Laryngospasm is a common and often serious adverse respiratory event encountered during anesthetic care of children. We examined, in a case control design, the risk factors for laryngospasm in children.


The records of 130 children identified as having experienced laryngospasm under general anesthesia were examined. Cases were identified from those prospectively entered into the Mayo Clinic performance improvement database between January 1, 1996 and December 31, 2005. Potential demographic, patient, surgical and anesthetic related risk factors were determined in a 1 : 2 case-control study.

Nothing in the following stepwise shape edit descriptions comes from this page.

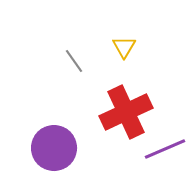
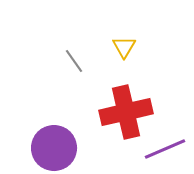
red cross: rotated 12 degrees clockwise
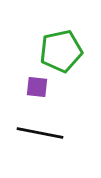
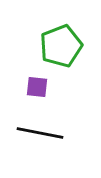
green pentagon: moved 5 px up; rotated 9 degrees counterclockwise
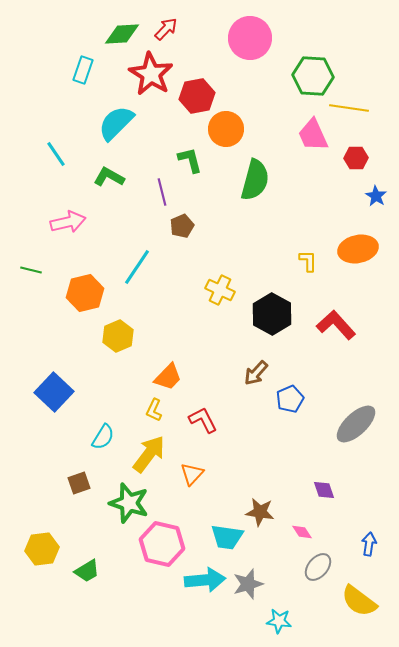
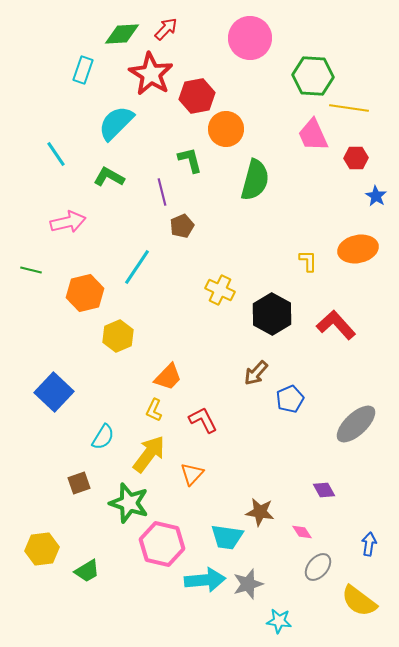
purple diamond at (324, 490): rotated 10 degrees counterclockwise
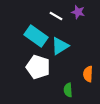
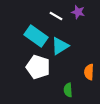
orange semicircle: moved 1 px right, 2 px up
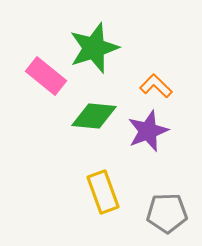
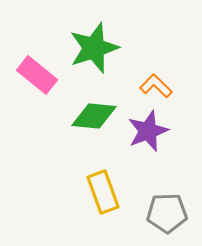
pink rectangle: moved 9 px left, 1 px up
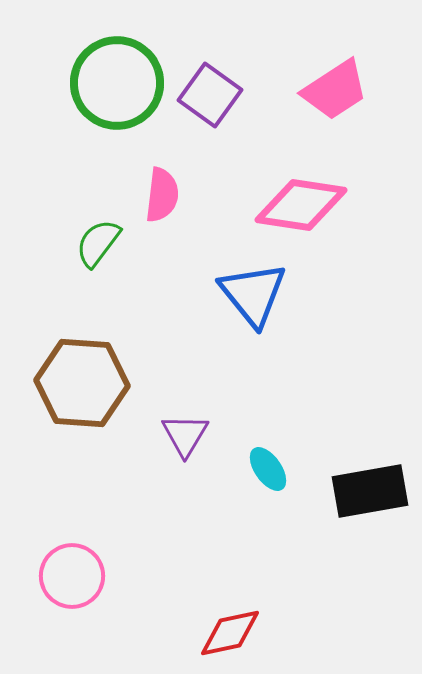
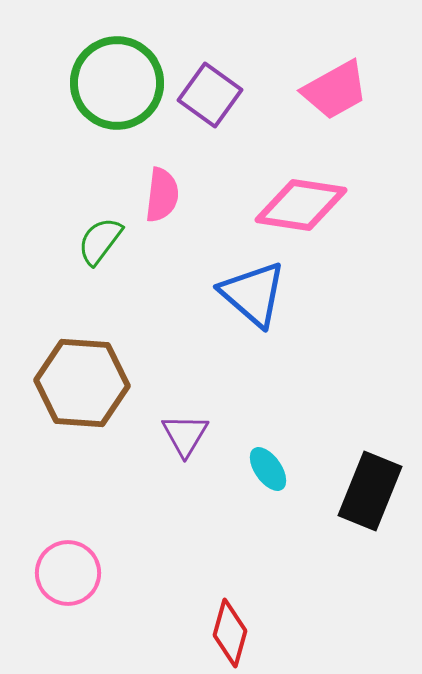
pink trapezoid: rotated 4 degrees clockwise
green semicircle: moved 2 px right, 2 px up
blue triangle: rotated 10 degrees counterclockwise
black rectangle: rotated 58 degrees counterclockwise
pink circle: moved 4 px left, 3 px up
red diamond: rotated 62 degrees counterclockwise
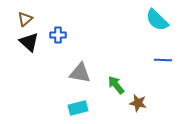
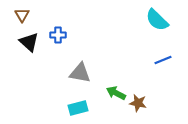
brown triangle: moved 3 px left, 4 px up; rotated 21 degrees counterclockwise
blue line: rotated 24 degrees counterclockwise
green arrow: moved 8 px down; rotated 24 degrees counterclockwise
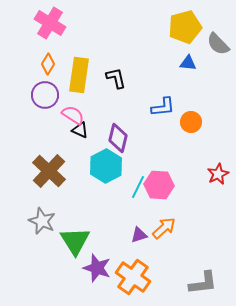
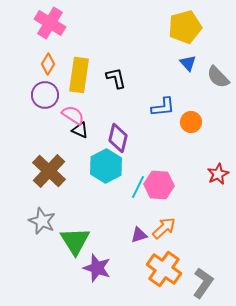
gray semicircle: moved 33 px down
blue triangle: rotated 42 degrees clockwise
orange cross: moved 31 px right, 8 px up
gray L-shape: rotated 48 degrees counterclockwise
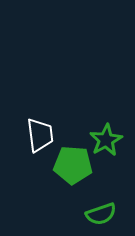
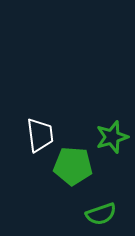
green star: moved 6 px right, 3 px up; rotated 12 degrees clockwise
green pentagon: moved 1 px down
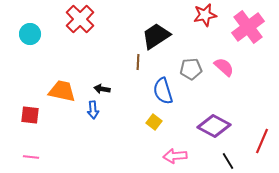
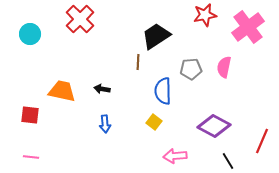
pink semicircle: rotated 120 degrees counterclockwise
blue semicircle: rotated 16 degrees clockwise
blue arrow: moved 12 px right, 14 px down
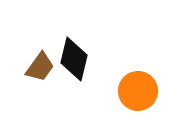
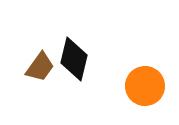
orange circle: moved 7 px right, 5 px up
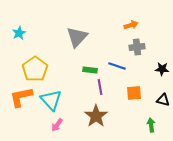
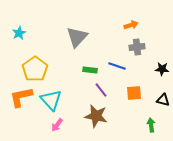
purple line: moved 1 px right, 3 px down; rotated 28 degrees counterclockwise
brown star: rotated 25 degrees counterclockwise
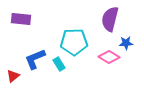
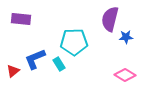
blue star: moved 6 px up
pink diamond: moved 16 px right, 18 px down
red triangle: moved 5 px up
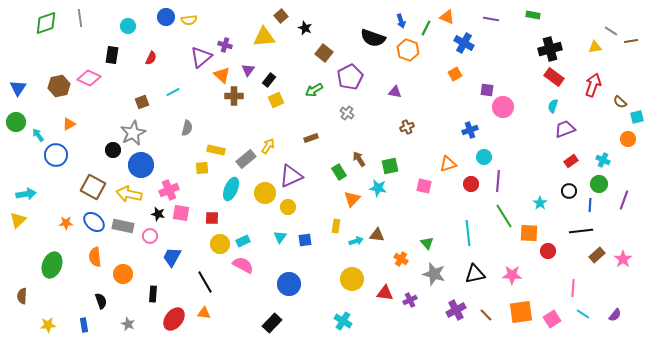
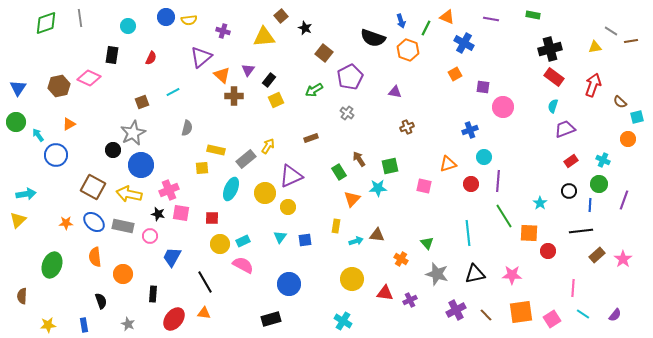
purple cross at (225, 45): moved 2 px left, 14 px up
purple square at (487, 90): moved 4 px left, 3 px up
cyan star at (378, 188): rotated 12 degrees counterclockwise
gray star at (434, 274): moved 3 px right
black rectangle at (272, 323): moved 1 px left, 4 px up; rotated 30 degrees clockwise
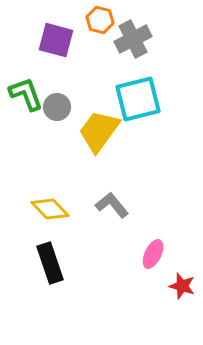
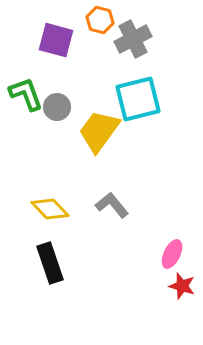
pink ellipse: moved 19 px right
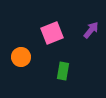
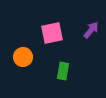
pink square: rotated 10 degrees clockwise
orange circle: moved 2 px right
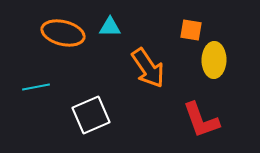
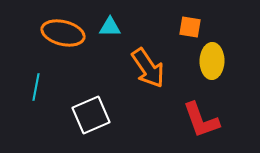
orange square: moved 1 px left, 3 px up
yellow ellipse: moved 2 px left, 1 px down
cyan line: rotated 68 degrees counterclockwise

No individual demographic factors were found to be significantly associated with risk for laryngospasm. However, multivariate analysis demonstrated significant associations between laryngospasm and intercurrent upper respiratory infection (OR 2.03 P = 0.022) and the presence of an airway anomaly (OR = 3.35, P = 0.030). Among those experiencing laryngospasm during maintenance or emergence, the use of a laryngeal mask airway was strongly associated even when adjusted for the presence of upper respiratory infection and airway anomaly (P = 0.019). Ten patients experienced postoperatively one or more complications whereas only three complications were observed among controls (P = 0.008). No child required cardiopulmonary resuscitation and there were no deaths in either study cohort.


In our pediatric population, the risk of laryngospasm was increased in children with upper respiratory tract infection or an airway anomaly. The use of laryngeal mask airway was found to be associated with laryngospasm even when adjusted for the presence of upper respiratory tract infection and airway anomaly.